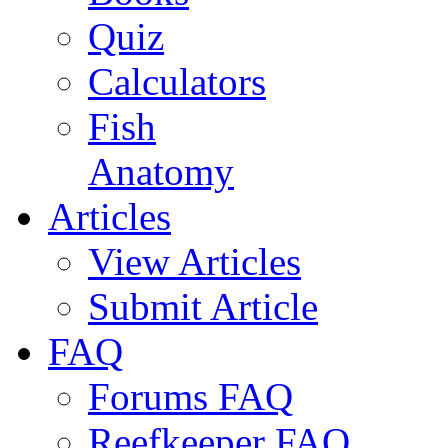
Quiz
Calculators
Fish
Anatomy
Articles
View Articles
Submit Article
FAQ
Forums FAQ
Reefkeeper FAQ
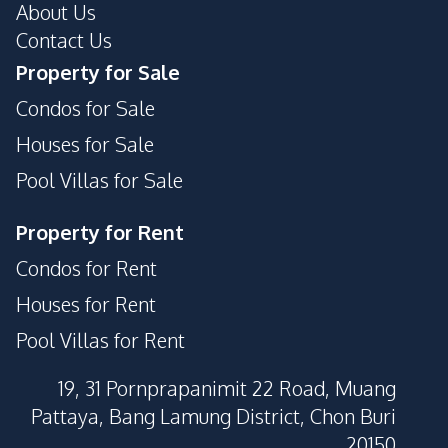
About Us
Contact Us
Property for Sale
Condos for Sale
Houses for Sale
Pool Villas for Sale
Property for Rent
Condos for Rent
Houses for Rent
Pool Villas for Rent
19, 31 Pornprapanimit 22 Road, Muang
Pattaya, Bang Lamung District, Chon Buri
20150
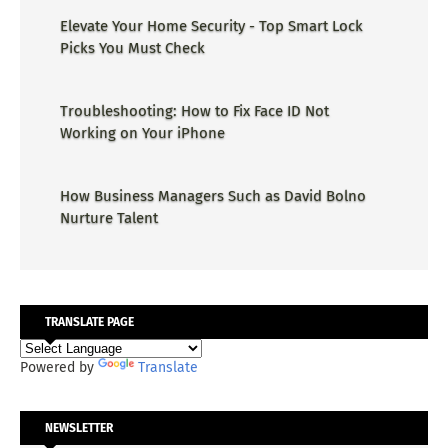
Elevate Your Home Security - Top Smart Lock
Picks You Must Check
Troubleshooting: How to Fix Face ID Not
Working on Your iPhone
How Business Managers Such as David Bolno
Nurture Talent
TRANSLATE PAGE
Powered by
Translate
NEWSLETTER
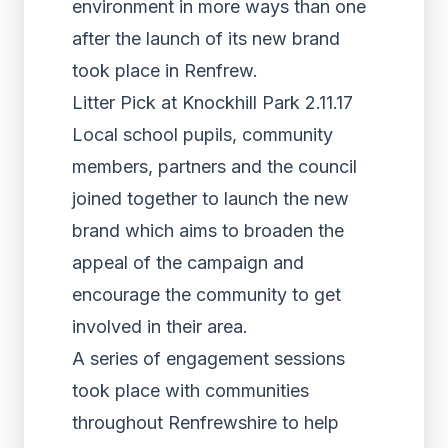
environment in more ways than one
after the launch of its new brand
took place in Renfrew.
Litter Pick at Knockhill Park 2.11.17
Local school pupils, community
members, partners and the council
joined together to launch the new
brand which aims to broaden the
appeal of the campaign and
encourage the community to get
involved in their area.
A series of engagement sessions
took place with communities
throughout Renfrewshire to help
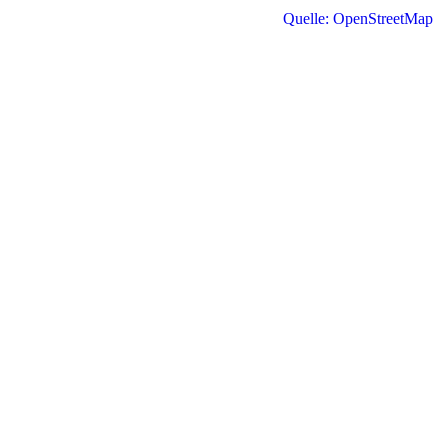
Quelle: OpenStreetMap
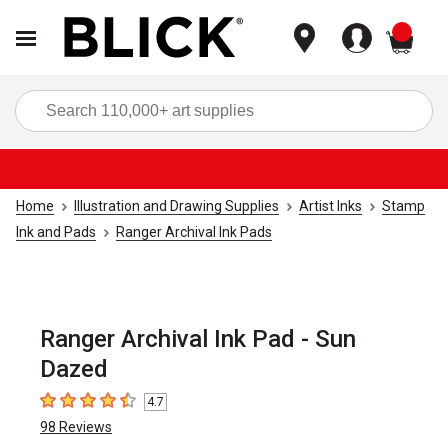
items
Sea
Home
Illustration and Drawing Supplies
Artist Inks
Stamp
Ink and Pads
Ranger Archival Ink Pads
Ranger Archival Ink Pad - Sun
Dazed
4.7
4.7
out of 5 stars
98
Reviews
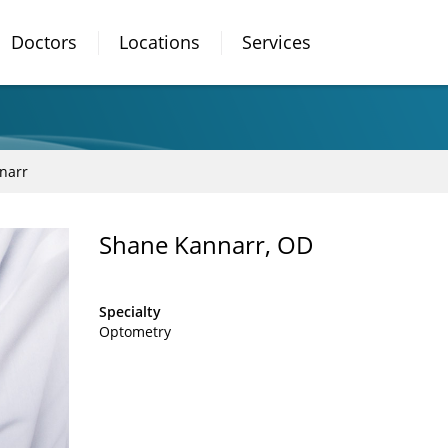
Doctors
Locations
Services
narr
Shane Kannarr, OD
Specialty
Optometry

- _Task description_:
Line by line and exactly, reproduce the span from the line with "Picks You Must Check" through the end of the data above, both ends included, with pictures left out.

- _Response to this exercise_:
Picks You Must Check
Troubleshooting: How to Fix Face ID Not
Working on Your iPhone
How Business Managers Such as David Bolno
Nurture Talent
TRANSLATE PAGE
Powered by
Translate
NEWSLETTER
environment in more ways than one
after the launch of its new brand
took place in Renfrew.
Litter Pick at Knockhill Park 2.11.17
Local school pupils, community
members, partners and the council
joined together to launch the new
brand which aims to broaden the
appeal of the campaign and
encourage the community to get
involved in their area.
A series of engagement sessions
took place with communities
throughout Renfrewshire to help
Quelle: OpenStreetMap
items
Sea
Home
Illustration and Drawing Supplies
Artist Inks
Stamp
Ink and Pads
Ranger Archival Ink Pads
Ranger Archival Ink Pad - Sun
Dazed
4.7
4.7
out of 5 stars
98
Reviews
Doctors
Locations
Services
narr
Shane Kannarr, OD
Specialty
Optometry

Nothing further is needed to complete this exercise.